A simple, fast streaming JSON parser built on standards.

License

Notifications You must be signed in to change notification settings

rictic/jsonriver

Repository files navigation

jsonriver

Parse JSON incrementally as it streams in, e.g. from a network request or a language model. Gives you a sequence of increasingly complete values.

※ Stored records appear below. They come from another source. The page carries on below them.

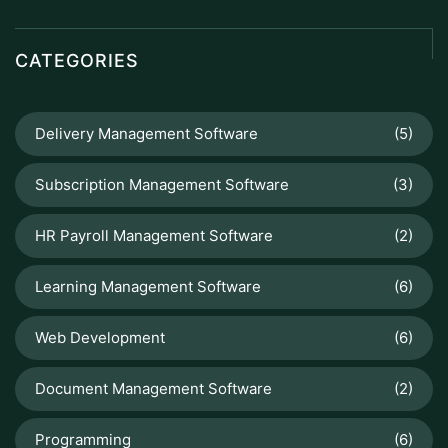
CATEGORIES
Delivery Management Software
(5)
Subscription Management Software
(3)
HR Payroll Management Software
(2)
Learning Management Software
(6)
Web Development
(6)
Document Management Software
(2)
Programming
(6)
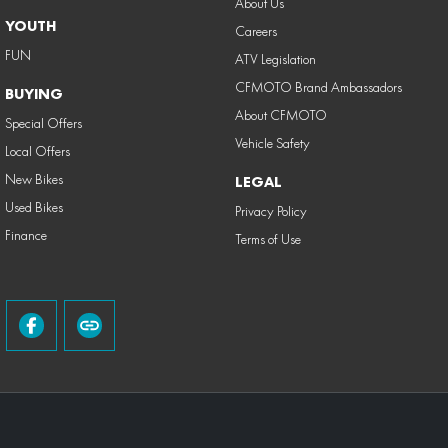
About Us
YOUTH
Careers
FUN
ATV Legislation
CFMOTO Brand Ambassadors
BUYING
About CFMOTO
Special Offers
Vehicle Safety
Local Offers
New Bikes
LEGAL
Used Bikes
Privacy Policy
Finance
Terms of Use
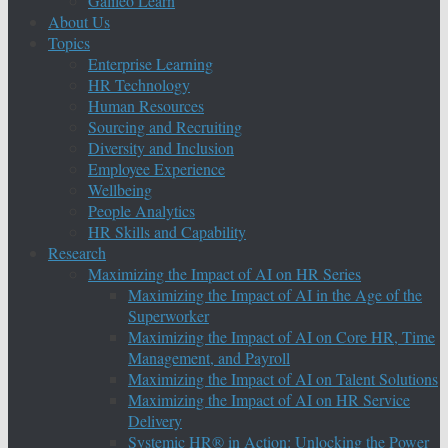
Galileo Learn
About Us
Topics
Enterprise Learning
HR Technology
Human Resources
Sourcing and Recruiting
Diversity and Inclusion
Employee Experience
Wellbeing
People Analytics
HR Skills and Capability
Research
Maximizing the Impact of AI on HR Series
Maximizing the Impact of AI in the Age of the
Superworker
Maximizing the Impact of AI on Core HR, Time
Management, and Payroll
Maximizing the Impact of AI on Talent Solutions
Maximizing the Impact of AI on HR Service
Delivery
Systemic HR® in Action: Unlocking the Power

jsonriver is small, fast, has no dependencies, and uses only standard features of JavaScript so it works in any JS environment.

Usage:

// Richer example at examples/fetch.js
import {parse} from 'jsonriver';

const response = await fetch(`https://jsonplaceholder.typicode.com/posts`);
const postsStream = parse(response.body.pipeThrough(new TextDecoderStream()));
for await (const posts of postsStream) {
  console.log(posts);
}

Incremental Values

What does it mean that we give you a sequence of increasingly complete values? Consider this JSON:

{"name": "Alex", "keys": [1, 20, 300]}

If you gave this to jsonriver one byte at a time it would yield this sequence of values:

{}
{"name": ""}
{"name": "A"}
{"name": "Al"}
{"name": "Ale"}
{"name": "Alex"}
{"name": "Alex", "keys": []}
{"name": "Alex", "keys": [1]}
{"name": "Alex", "keys": [1, 20]}
{"name": "Alex", "keys": [1, 20, 300]}

Correctness

The final value yielded by parse will be the same as if you had called JSON.parse on the entire string. This is tested against the JSONTestSuite, matching JSON.parse's behavior on tests of correct, incorrect, and ambiguous cases.

Invariants

  1. Subsequent versions of a value will have the same type. i.e. we will never yield a value as a string and then later replace it with an array.
  2. true, false, null, and numbers are atomic, we don't yield them until we have the entire value.
  3. Strings may be replaced with a longer string, with more characters (in the JavaScript sense) appended.
  4. Arrays are only modified by either appending new elements, or replacing/mutating the element currently at the end.
  5. Objects are only modified by either adding new properties, or replacing/mutating the most recently added property.
  6. As a consequence of 1 and 5, we only add a property to an object once we have the entire key and enough of the value to know that value's type.

See also

The built-in JSON.parse is faster (~10x in simple benchmarking) if you don't need streaming.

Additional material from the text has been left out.